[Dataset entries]
- - - - -

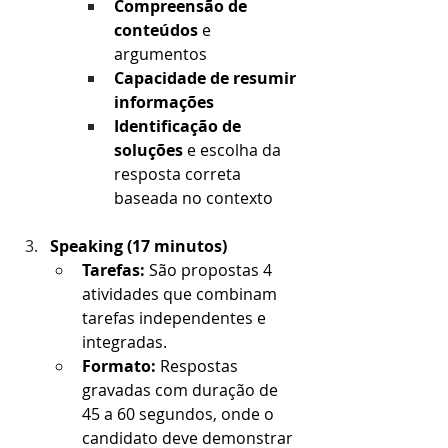
Compreensão de 
conteúdos
 e 
argumentos
Capacidade de resumir 
informações
Identificação de 
soluções
 e escolha da 
resposta correta 
baseada no contexto
Speaking (17 minutos)
Tarefas:
 São propostas 4 
atividades que combinam 
tarefas independentes e 
integradas.
Formato:
 Respostas 
gravadas com duração de 
45 a 60 segundos, onde o 
candidato deve demonstrar 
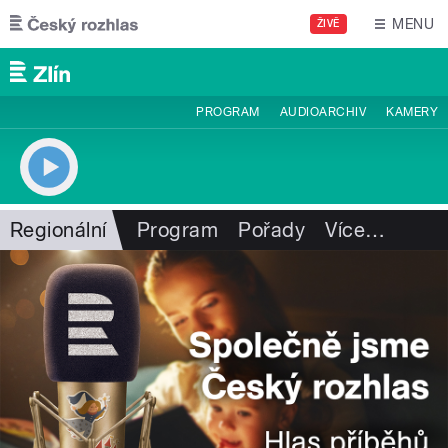
Přejít k hlavnímu obsahu
MENU
ŽIVĚ
PROGRAM
AUDIOARCHIV
KAMERY
Regionální
Program
Pořady
Více
…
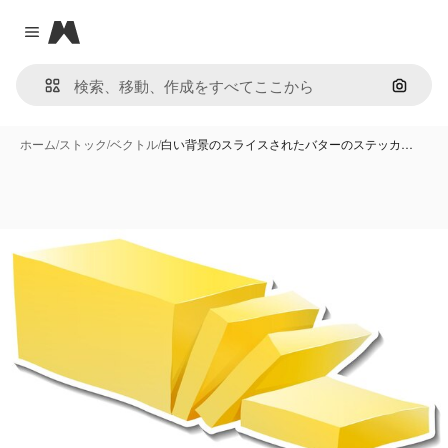
Magnific
Close menu
画像で
ホーム
/
ストック
/
ベクトル
/
白い背景のスライスされたバターのステッカ…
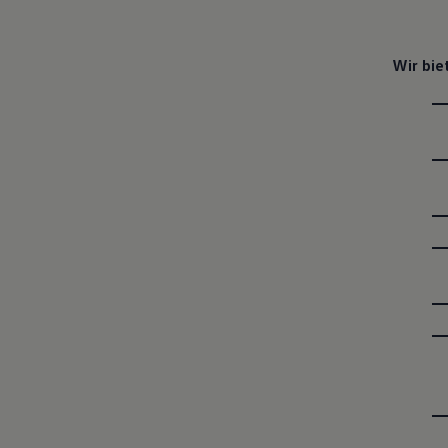
Wir bie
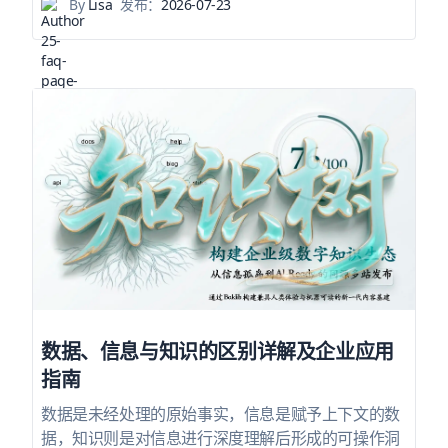
By
Lisa
发布：
2026-07-23
数据、信息与知识的区别详解及企业应用
指南
数据是未经处理的原始事实，信息是赋予上下文的数
据，知识则是对信息进行深度理解后形成的可操作洞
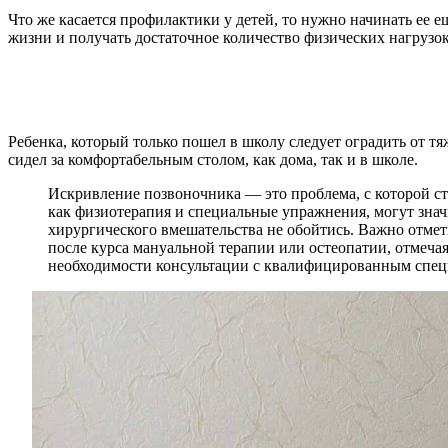
Что же касается профилактики у детей, то нужно начинать ее 
жизни и получать достаточное количество физических нагрузок
Ребенка, который только пошел в школу следует оградить от тя
сидел за комфортабельным столом, как дома, так и в школе.
Искривление позвоночника — это проблема, с которой ст
как физиотерапия и специальные упражнения, могут знач
хирургического вмешательства не обойтись. Важно отме
после курса мануальной терапии или остеопатии, отмеча
необходимости консультации с квалифицированным спец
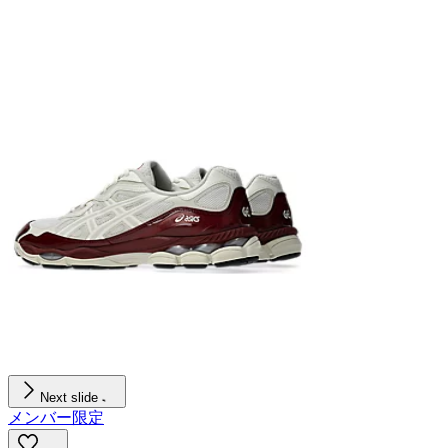
Next slide
メンバー限定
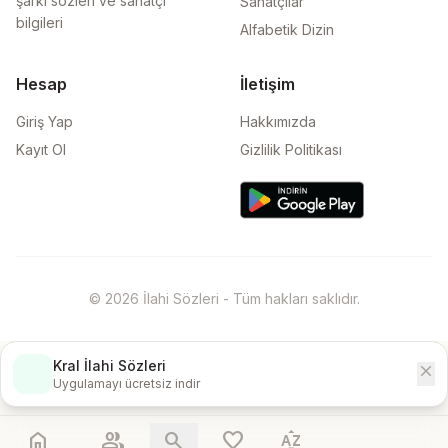
şarkı sözleri ve sanatçı
Sanatçılar
bilgileri
Alfabetik Dizin
Hesap
İletişim
Giriş Yap
Hakkımızda
Kayıt Ol
Gizlilik Politikası
© 2026 İlahi Sözleri - Tüm hakları saklıdır.
Kral İlahi Sözleri
close
İndir
Uygulamayı ücretsiz indir
home
people
search
favorite
sort_by_alpha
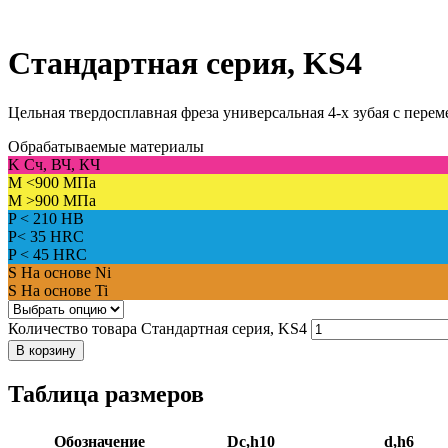
Стандартная серия, KS4
Цельная твердосплавная фреза универсальная 4-х зубая с пер
Обрабатываемые материалы
K
Сч, ВЧ, КЧ
M
<900 МПа
M
>900 МПа
P
< 210 HB
P
< 35 HRC
P
< 45 HRC
S
На основе Ni
S
На основе Ti
Количество товара Стандартная серия, KS4
В корзину
Таблица размеров
Обозначение
Dc,h10
d,h6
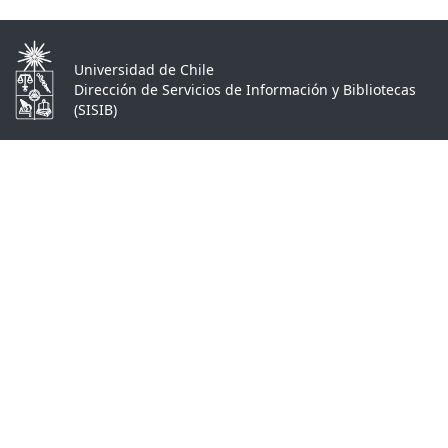
Universidad de Chile
Dirección de Servicios de Información y Bibliotecas
(SISIB)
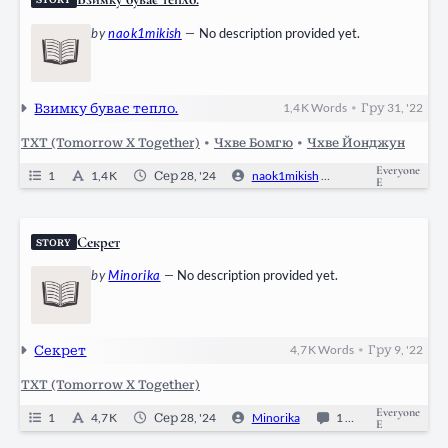
by
naok1mikish
—
No description provided yet.
Взимку буває тепло.
1,4 K
Words
Гру 31, '22
•
TXT (Tomorrow X Together)
•
Чхве Бомгю
•
Чхве Йонджун
Everyone
1
1,4 K
Сер 28, '24
naok1mikish
1
Ongoing
E
Секрет
STORY
by
Minorika
—
No description provided yet.
Секрет
4,7 K
Words
Гру 9, '22
•
TXT (Tomorrow X Together)
Everyone
1
4,7 K
Сер 28, '24
Minorika
1
Ongoing
E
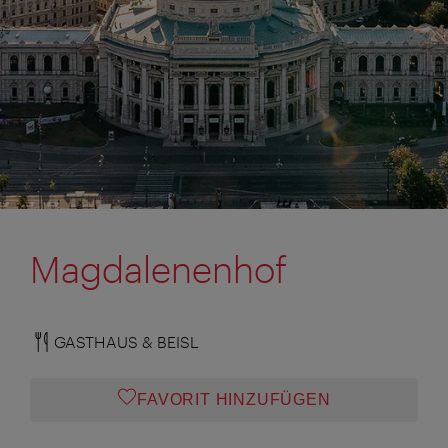
Magdalenenhof
GASTHAUS & BEISL
FAVORIT HINZUFÜGEN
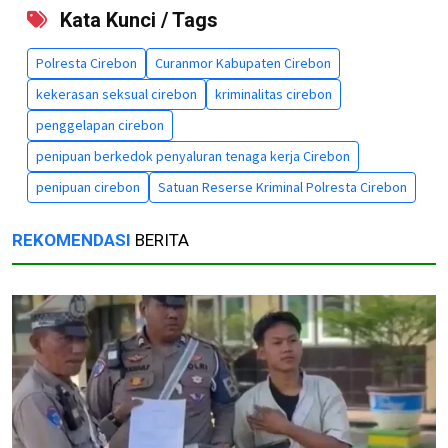
Kata Kunci / Tags
Polresta Cirebon
Curanmor Kabupaten Cirebon
kekerasan seksual cirebon
kriminalitas cirebon
penggelapan cirebon
penipuan berkedok penyaluran tenaga kerja Cirebon
penipuan cirebon
Satuan Reserse Kriminal Polresta Cirebon
REKOMENDASI
BERITA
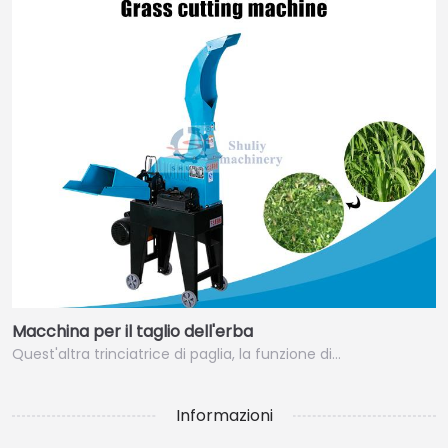
Macchina per il taglio dell'erba
Quest'altra trinciatrice di paglia, la funzione di…
Informazioni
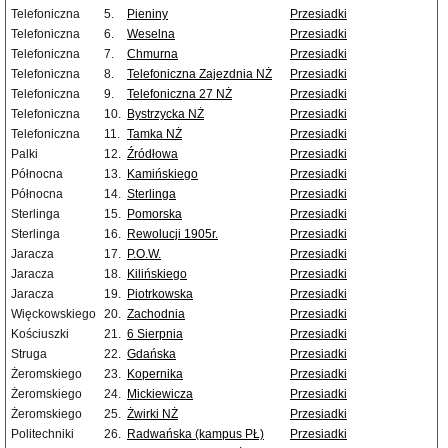
Telefoniczna
5.
Pieniny
Przesiadki
Telefoniczna
6.
Weselna
Przesiadki
Telefoniczna
7.
Chmurna
Przesiadki
Telefoniczna
8.
Telefoniczna Zajezdnia NŻ
Przesiadki
Telefoniczna
9.
Telefoniczna 27 NŻ
Przesiadki
Telefoniczna
10.
Bystrzycka NŻ
Przesiadki
Telefoniczna
11.
Tamka NŻ
Przesiadki
Palki
12.
Źródłowa
Przesiadki
Północna
13.
Kamińskiego
Przesiadki
Północna
14.
Sterlinga
Przesiadki
Sterlinga
15.
Pomorska
Przesiadki
Sterlinga
16.
Rewolucji 1905r.
Przesiadki
Jaracza
17.
P.O.W.
Przesiadki
Jaracza
18.
Kilińskiego
Przesiadki
Jaracza
19.
Piotrkowska
Przesiadki
Więckowskiego
20.
Zachodnia
Przesiadki
Kościuszki
21.
6 Sierpnia
Przesiadki
Struga
22.
Gdańska
Przesiadki
Żeromskiego
23.
Kopernika
Przesiadki
Żeromskiego
24.
Mickiewicza
Przesiadki
Żeromskiego
25.
Żwirki NŻ
Przesiadki
Politechniki
26.
Radwańska (kampus PŁ)
Przesiadki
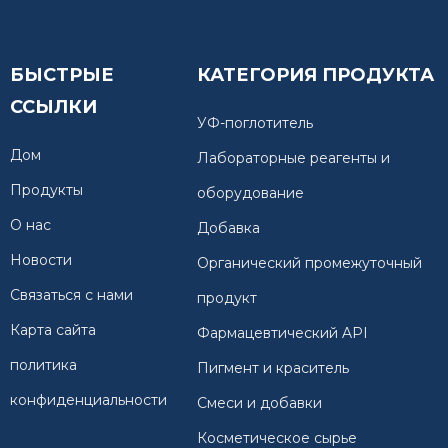
БЫСТРЫЕ
КАТЕГОРИЯ ПРОДУКТА
ССЫЛКИ
УФ-поглотитель
Дом
Лабораторные реагенты и
Продукты
оборудование
О нас
Добавка
Новости
Органический промежуточный
Связаться с нами
продукт
Карта сайта
Фармацевтический API
политика
Пигмент и краситель
конфиденциальности
Смеси и добавки
Косметическое сырье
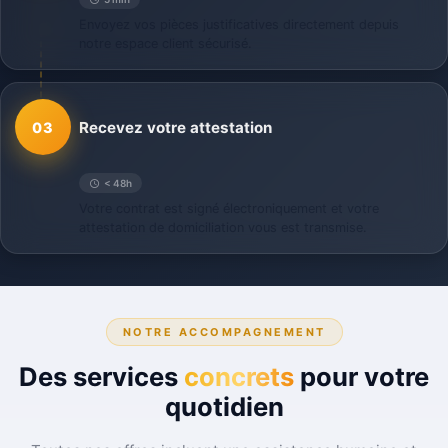
Envoyez vos pièces justificatives directement depuis
notre espace client sécurisé.
Recevez votre attestation
03
< 48h
Votre contrat est signé électroniquement et votre
attestation de domiciliation vous est transmise.
NOTRE ACCOMPAGNEMENT
Des services
concrets
pour votre
quotidien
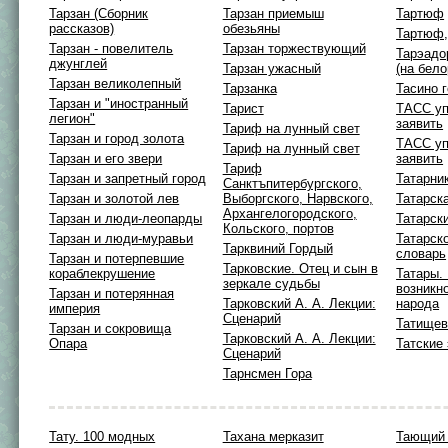
Тарзан (Сборник
Тарзан приемыш
Тартюф
рассказов)
обезьяны
Тартюф,
Тарзан - повелитель
Тарзан торжествующий
Тарэадо
джунглей
Тарзан ужасный
(на бел
Тарзан великолепный
Тарзанка
Тасино 
Тарзан и "иностранный
Тарист
ТАСС у
легион"
заявить
Тариф на лунный свет
Тарзан и город золота
ТАСС у
Тариф на лунный свет
Тарзан и его звери
заявить
Тариф
Тарзан и запретный город
Татарни
Санктъпитербургского,
Тарзан и золотой лев
Выборгского, Нарвского,
Татарск
Архангелогородского,
Тарзан и люди-леопарды
Татарск
Кольского, портов
Тарзан и люди-муравьи
Татарск
Тарквиний Гордый
словарь
Тарзан и потерпевшие
Тарковские. Отец и сын в
кораблекрушение
Татары.
зеркале судьбы
возникн
Тарзан и потерянная
Тарковский А. А. Лекции:
народа
империя
Сценарий
Татище
Тарзан и сокровища
Тарковский А. А. Лекции:
Опара
Татские
Сценарий
Тарнсмен Гора
Тату. 100 модных
Тахана мерказит
Тающий 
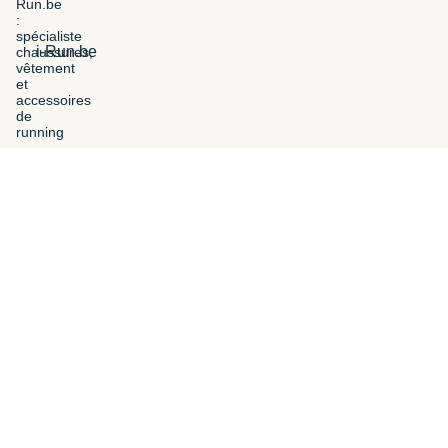
i-Run.be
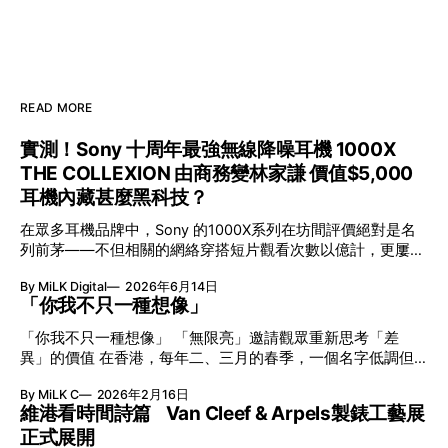
READ MORE
實測！Sony 十周年最強無線降噪耳機 1000X
THE COLLEXION 由商務變林家謙 價值$5,000
耳機內藏甚麼黑科技？
在眾多耳機品牌中，Sony 的1000X系列在坊間評價絕對是名
列前茅——不但相關的網絡穿搭短片觀看次數以億計，更屢獲
英國影音網年度最佳、連續數年奪得日本電子器材奧斯卡
By MiLK Digital
2026年6月14日
VGP 金獎，也是 Amazon 折扣日的大熱推介。
「你我不只一種想像」
「你我不只一種想像」 「無限亮」邀請觀眾重新思考「差
異」的價值 在香港，每年二、三月的春季，一個名字低調但
有力地發光—「無限亮」(No Limits) 。「無限亮」由香港藝術
By MiLK C
2026年2月16日
節與香港賽馬會慈善信託基金聯合呈獻，以共融藝術為核心，
維港看時間詩篇 Van Cleef & Arpels製錶工藝展
八年來不只是帶來無數來自世界各地的優秀節目，更致力於在
正式展開
本地建立屬於香港的共融創作生態。今年更首度與本地兩大旗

- - - - -

### Brief
From the records above, pull out every line containing the word "votre".

### Worked solution
Recevez votre attestation
Votre contrat est signé électroniquement et votre
pour votre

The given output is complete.